Surakarta, 14 Juni 2014

Kepada Presiden Negeriku yang Damai,

di Istana.

Salam sejahtera bagi kita semua, Bapak Presiden yang saya hormati. Apa kabar, Bapak? Semoga Bapak senantiasa dalam lindungan Tuhan dan alam semesta. Sebelum saya menguraikan kata-kata yang semakin panjang dan rumit, izinkan saya untuk mengucapkan selamat atas tepilihnya Bapak untuk menjadi pemimpin negeri kita yang damai untuk lima tahun mendatang. Semoga, kedamaian tak akan pernah pudar dari negeri kita yang semakin sering menjadikannya sebatas visi tanpa apresiasi― lebih-lebih realisasi ini.
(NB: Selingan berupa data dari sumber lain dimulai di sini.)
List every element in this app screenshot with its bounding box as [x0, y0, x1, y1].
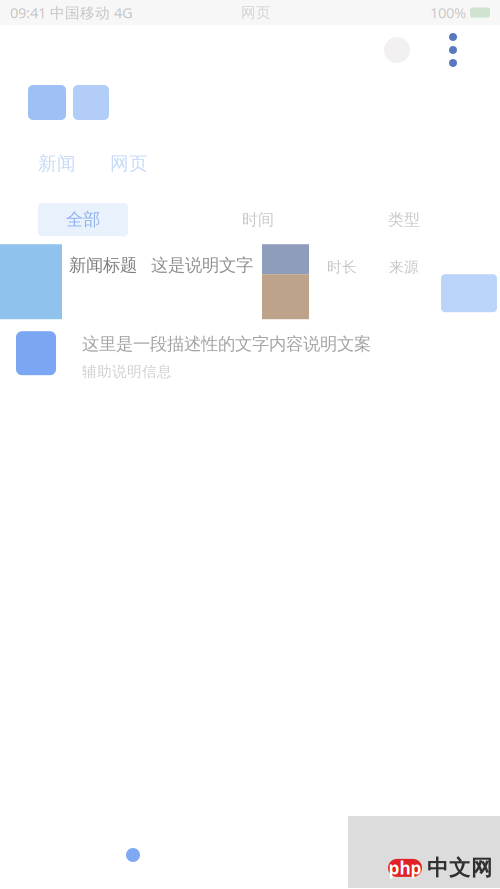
- staticText: 这里是一段描述性的文字内容说明文案: [82, 333, 371, 354]
- button[interactable]: 类型: [388, 210, 420, 229]
- staticText: 来源: [389, 258, 419, 276]
- button[interactable]: 新闻标题: [0, 236, 500, 319]
- staticText: 新闻标题: [69, 255, 137, 276]
- staticText: 时长: [327, 258, 357, 276]
- staticText: 网页: [110, 152, 148, 175]
- button[interactable]: 网页: [110, 152, 148, 175]
- staticText: 100%: [430, 3, 466, 22]
- button[interactable]: More options: [438, 26, 468, 74]
- staticText: 中: [427, 855, 448, 881]
- button[interactable]: 全部: [38, 203, 128, 236]
- button[interactable]: 新闻: [38, 152, 76, 175]
- staticText: 辅助说明信息: [82, 362, 172, 380]
- button[interactable]: 时间: [242, 210, 274, 229]
- staticText: 网: [471, 855, 492, 881]
- staticText: 时间: [242, 210, 274, 229]
- button[interactable]: Account: [372, 26, 422, 74]
- staticText: 09:41 中国移动 4G: [10, 3, 133, 22]
- staticText: 文: [449, 855, 470, 881]
- staticText: 全部: [66, 209, 100, 230]
- staticText: 类型: [388, 210, 420, 229]
- staticText: 新闻: [38, 152, 76, 175]
- button[interactable]: 这里是一段描述性的文字内容说明文案: [0, 319, 500, 380]
- staticText: 网页: [241, 4, 271, 22]
- button[interactable]: Scroll to top: [116, 838, 150, 872]
- staticText: 这是说明文字: [151, 255, 253, 276]
- staticText: php: [388, 856, 422, 879]
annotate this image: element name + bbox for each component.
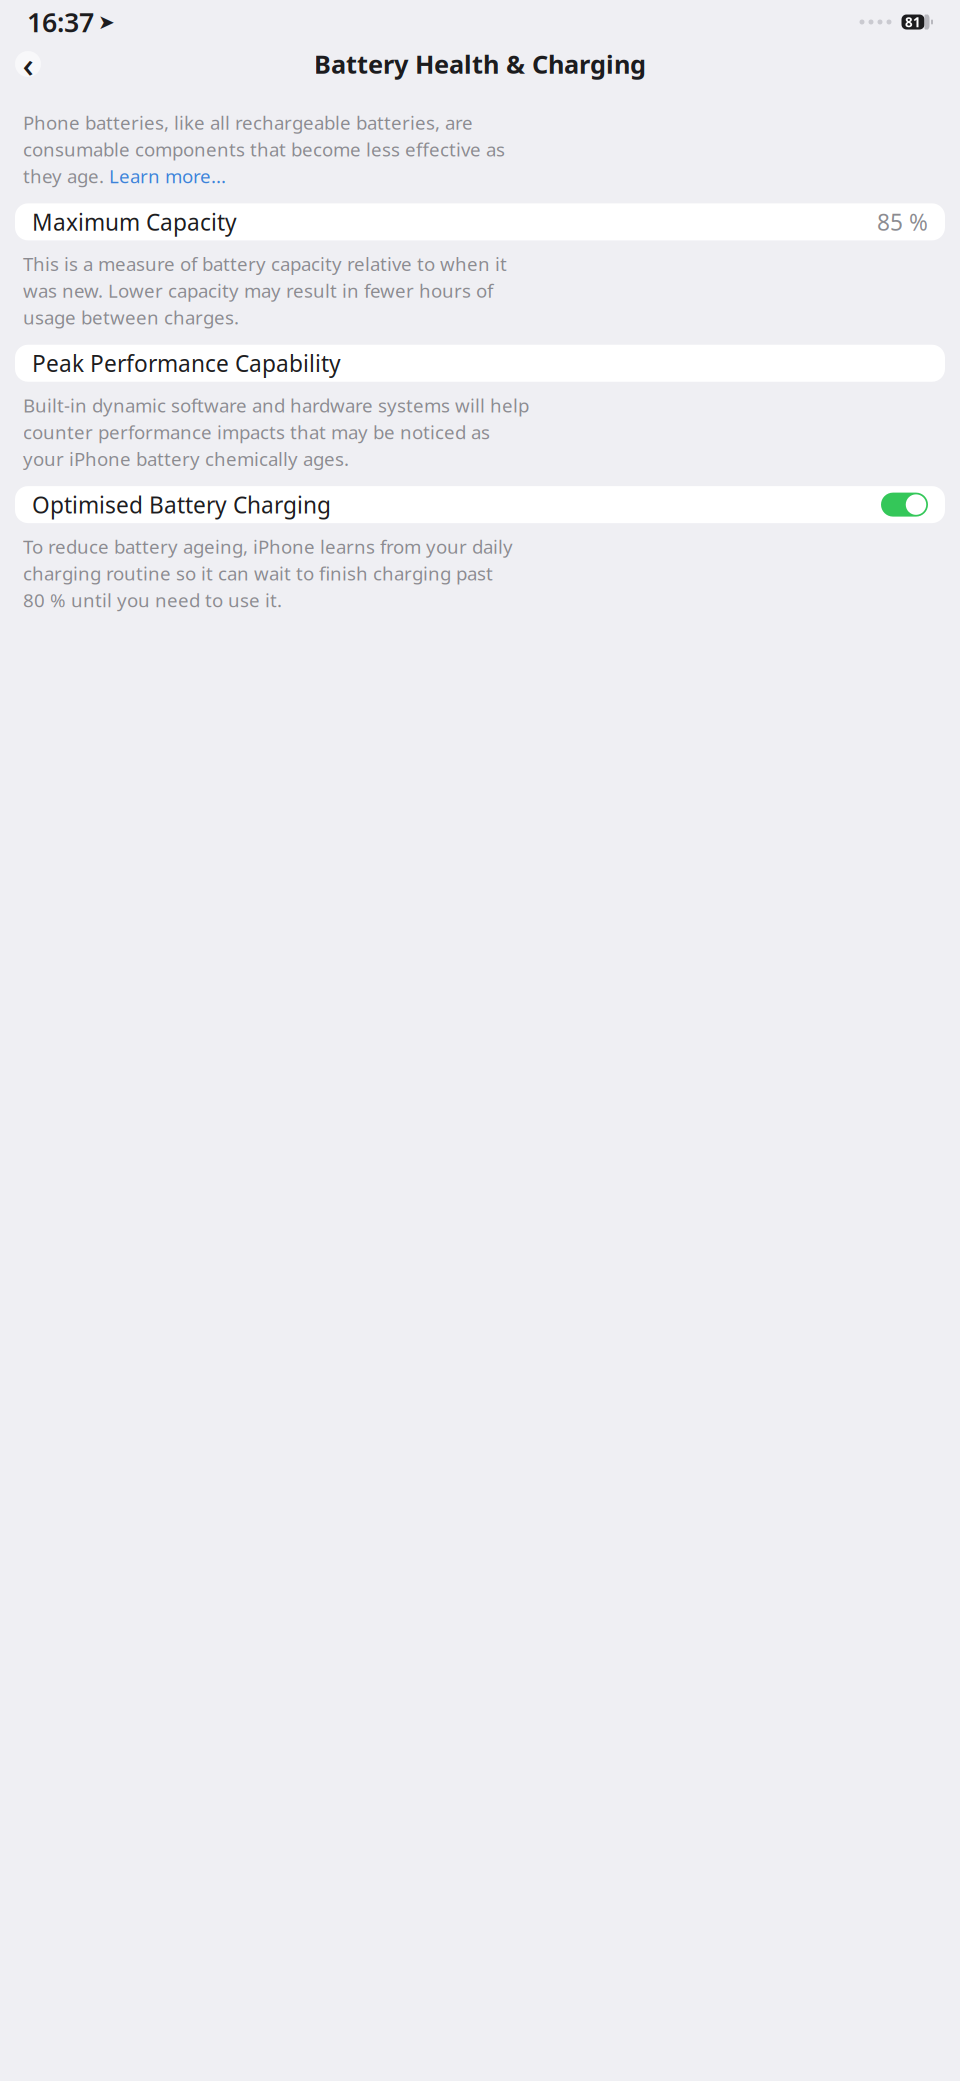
staticText: ➤ [98, 11, 115, 33]
staticText: This is a measure of battery capacity re… [23, 251, 507, 276]
staticText: usage between charges. [23, 305, 239, 330]
staticText: Built-in dynamic software and hardware s… [23, 393, 529, 418]
staticText: To reduce battery ageing, iPhone learns … [23, 534, 513, 559]
staticText: 16:37 [27, 4, 94, 40]
staticText: your iPhone battery chemically ages. [23, 446, 349, 471]
staticText: counter performance impacts that may be … [23, 420, 490, 444]
staticText: 80 % until you need to use it. [23, 588, 282, 612]
staticText: consumable components that become less e… [23, 137, 505, 162]
button[interactable]: Back [11, 47, 45, 81]
staticText: Learn more... [109, 164, 226, 188]
button[interactable]: Learn more... [109, 164, 226, 188]
button[interactable]: Maximum Capacity [15, 203, 945, 240]
staticText: Phone batteries, like all rechargeable b… [23, 110, 473, 135]
button[interactable]: Peak Performance Capability [15, 345, 945, 382]
staticText: was new. Lower capacity may result in fe… [23, 278, 493, 303]
staticText: they age. [23, 164, 109, 188]
staticText: ‹ [22, 41, 34, 87]
staticText: charging routine so it can wait to finis… [23, 561, 493, 586]
staticText: Battery Health & Charging [314, 47, 646, 81]
button[interactable]: Optimised Battery Charging [15, 486, 945, 523]
staticText: 81 [905, 13, 921, 31]
staticText: Optimised Battery Charging [32, 490, 331, 520]
staticText: Peak Performance Capability [32, 348, 341, 378]
staticText: Maximum Capacity [32, 207, 237, 237]
staticText: 85 % [877, 207, 928, 237]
Bapak, mungkin surat saya bukan untaian saran yang dapat membawa perekonomian negara kita menjadi lebih maju. Tak juga sebuah ide yang mampu membalikkan kesejahteraan negara kita yang konon gemah rimah loh jinawi ini menjadi bukan mitos belaka. Bukan pula tentang bagaimana cara meningkatkan nilai tukar rupiah di mata asing, yang saya tahu semakin hari semakin membuat Bapak menjadi pusing.

Lewat surat ini, saya hanya ingin bercerita, Bapak. Bercerita tentang manusia dan dunianya. Bercerita tentang hati dan nyawa yang mungkin terabaikan karna jeritannya dibungkam, sementara yang lain berusaha untuk menutup mata dan telinga. Kalau boleh, saya ingin mengajak Bapak untuk menoleh ke masa lalu. Mungkin waktu bukan lagi menjadi saksi bagi rintihan sebagian rakyat yang telah Bapak berusaha yakinkan dan janjikan. Waktu kali ini adalah sebagai jembatan agar Bapak nantinya, di waktu istirahat malam Bapak ―yang mungkin hanya beberapa jam saja― dapat berkunjung dan mendengar kembali apa yang berusaha diteriakkan sebagian rakyat ini. Sebagian dari jutaan dan sebagian dari keberagaman.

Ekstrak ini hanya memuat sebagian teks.